• **Instructions to follow**
Lines where the string "item" appears are to be copied from the entries below.

• **Records**
■ ■ ■ ■
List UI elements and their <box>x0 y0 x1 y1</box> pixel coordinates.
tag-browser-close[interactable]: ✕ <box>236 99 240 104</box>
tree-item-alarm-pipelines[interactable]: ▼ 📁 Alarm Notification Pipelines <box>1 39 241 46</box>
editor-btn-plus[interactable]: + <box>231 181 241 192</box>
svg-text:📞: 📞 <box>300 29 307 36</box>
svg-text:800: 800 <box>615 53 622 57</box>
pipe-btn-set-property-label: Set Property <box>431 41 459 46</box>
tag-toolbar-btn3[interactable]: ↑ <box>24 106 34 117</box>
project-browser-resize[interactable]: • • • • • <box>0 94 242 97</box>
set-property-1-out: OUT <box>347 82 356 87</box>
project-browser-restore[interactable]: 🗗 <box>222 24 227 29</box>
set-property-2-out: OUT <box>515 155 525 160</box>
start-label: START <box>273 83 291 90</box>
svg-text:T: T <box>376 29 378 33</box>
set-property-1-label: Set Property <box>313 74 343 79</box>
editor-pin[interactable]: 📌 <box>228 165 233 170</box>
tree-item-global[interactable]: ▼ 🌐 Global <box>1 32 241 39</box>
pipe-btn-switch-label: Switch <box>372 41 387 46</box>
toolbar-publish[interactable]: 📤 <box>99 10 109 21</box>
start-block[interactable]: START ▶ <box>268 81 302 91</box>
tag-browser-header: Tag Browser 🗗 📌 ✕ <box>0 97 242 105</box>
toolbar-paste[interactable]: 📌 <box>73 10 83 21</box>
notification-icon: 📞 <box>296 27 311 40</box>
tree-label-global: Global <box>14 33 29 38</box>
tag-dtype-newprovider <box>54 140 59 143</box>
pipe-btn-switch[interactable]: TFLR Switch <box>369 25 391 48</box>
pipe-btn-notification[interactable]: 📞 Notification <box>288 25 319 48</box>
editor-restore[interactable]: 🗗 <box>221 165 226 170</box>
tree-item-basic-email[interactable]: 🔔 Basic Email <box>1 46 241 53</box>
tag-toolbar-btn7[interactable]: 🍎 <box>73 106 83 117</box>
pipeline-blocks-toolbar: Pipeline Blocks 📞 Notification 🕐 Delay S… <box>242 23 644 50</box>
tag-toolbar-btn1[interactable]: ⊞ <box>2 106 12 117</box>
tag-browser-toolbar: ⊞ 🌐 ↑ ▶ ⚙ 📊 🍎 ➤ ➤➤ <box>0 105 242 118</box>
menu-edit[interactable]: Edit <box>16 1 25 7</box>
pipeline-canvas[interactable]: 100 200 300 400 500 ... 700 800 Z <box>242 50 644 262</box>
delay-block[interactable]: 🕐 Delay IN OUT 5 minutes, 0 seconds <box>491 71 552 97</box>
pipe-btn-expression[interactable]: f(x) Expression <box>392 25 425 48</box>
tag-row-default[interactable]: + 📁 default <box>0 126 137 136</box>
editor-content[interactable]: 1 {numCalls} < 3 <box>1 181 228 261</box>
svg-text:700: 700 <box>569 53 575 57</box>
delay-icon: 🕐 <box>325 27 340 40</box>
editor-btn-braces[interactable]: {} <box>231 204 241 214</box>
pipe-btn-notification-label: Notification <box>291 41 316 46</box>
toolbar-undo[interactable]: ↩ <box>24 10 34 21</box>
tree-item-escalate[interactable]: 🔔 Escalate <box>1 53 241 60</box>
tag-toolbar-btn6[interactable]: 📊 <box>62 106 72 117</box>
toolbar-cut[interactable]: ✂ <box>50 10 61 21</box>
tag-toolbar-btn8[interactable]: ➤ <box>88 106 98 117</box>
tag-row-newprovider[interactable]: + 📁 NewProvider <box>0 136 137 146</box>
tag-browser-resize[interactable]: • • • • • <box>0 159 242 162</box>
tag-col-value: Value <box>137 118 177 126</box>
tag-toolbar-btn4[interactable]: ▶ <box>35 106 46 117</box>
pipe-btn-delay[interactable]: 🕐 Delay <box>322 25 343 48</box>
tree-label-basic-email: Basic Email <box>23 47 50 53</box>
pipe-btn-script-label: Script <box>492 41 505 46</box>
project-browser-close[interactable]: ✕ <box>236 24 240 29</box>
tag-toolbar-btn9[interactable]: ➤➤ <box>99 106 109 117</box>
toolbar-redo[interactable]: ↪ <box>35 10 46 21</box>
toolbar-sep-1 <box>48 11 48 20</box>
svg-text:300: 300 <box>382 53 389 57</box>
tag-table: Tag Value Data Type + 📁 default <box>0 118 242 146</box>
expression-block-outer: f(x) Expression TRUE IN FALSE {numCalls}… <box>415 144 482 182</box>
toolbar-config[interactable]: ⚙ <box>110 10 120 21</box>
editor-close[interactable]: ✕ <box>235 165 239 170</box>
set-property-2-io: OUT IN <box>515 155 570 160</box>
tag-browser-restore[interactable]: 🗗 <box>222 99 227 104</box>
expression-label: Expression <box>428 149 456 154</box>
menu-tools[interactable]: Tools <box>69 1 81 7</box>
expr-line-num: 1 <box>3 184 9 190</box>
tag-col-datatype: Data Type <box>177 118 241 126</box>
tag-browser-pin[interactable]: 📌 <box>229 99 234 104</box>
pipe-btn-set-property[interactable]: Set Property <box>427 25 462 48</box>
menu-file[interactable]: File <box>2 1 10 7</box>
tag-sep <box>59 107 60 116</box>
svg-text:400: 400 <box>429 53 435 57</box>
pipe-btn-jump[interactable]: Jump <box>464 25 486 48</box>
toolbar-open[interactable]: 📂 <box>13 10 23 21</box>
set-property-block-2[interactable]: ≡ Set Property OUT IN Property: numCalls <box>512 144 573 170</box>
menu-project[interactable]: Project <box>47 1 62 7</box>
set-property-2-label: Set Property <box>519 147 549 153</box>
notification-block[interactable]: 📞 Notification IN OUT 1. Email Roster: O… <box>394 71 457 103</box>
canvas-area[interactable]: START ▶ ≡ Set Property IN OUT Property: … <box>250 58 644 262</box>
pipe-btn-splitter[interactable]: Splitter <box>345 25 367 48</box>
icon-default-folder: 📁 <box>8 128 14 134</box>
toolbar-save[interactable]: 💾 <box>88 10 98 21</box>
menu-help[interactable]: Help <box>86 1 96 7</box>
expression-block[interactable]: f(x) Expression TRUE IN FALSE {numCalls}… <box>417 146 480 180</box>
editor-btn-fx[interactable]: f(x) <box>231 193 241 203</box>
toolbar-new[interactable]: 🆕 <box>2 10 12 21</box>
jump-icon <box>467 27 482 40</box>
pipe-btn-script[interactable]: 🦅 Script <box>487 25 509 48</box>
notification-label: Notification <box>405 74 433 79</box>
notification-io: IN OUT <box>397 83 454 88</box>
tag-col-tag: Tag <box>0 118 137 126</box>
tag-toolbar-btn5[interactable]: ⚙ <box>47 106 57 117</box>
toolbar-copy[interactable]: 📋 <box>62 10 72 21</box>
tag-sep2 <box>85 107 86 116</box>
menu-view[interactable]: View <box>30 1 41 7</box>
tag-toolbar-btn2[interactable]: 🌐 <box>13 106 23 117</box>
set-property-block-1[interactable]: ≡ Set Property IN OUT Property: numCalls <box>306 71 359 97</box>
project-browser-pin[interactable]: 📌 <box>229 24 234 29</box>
■ ■ ■ ■
• **Solution to the problem**
tree-item-alarm-pipelines[interactable]: ▼ 📁 Alarm Notification Pipelines <box>1 39 241 46</box>
tree-item-global[interactable]: ▼ 🌐 Global <box>1 32 241 39</box>
tree-item-basic-email[interactable]: 🔔 Basic Email <box>1 46 241 53</box>
tree-item-escalate[interactable]: 🔔 Escalate <box>1 53 241 60</box>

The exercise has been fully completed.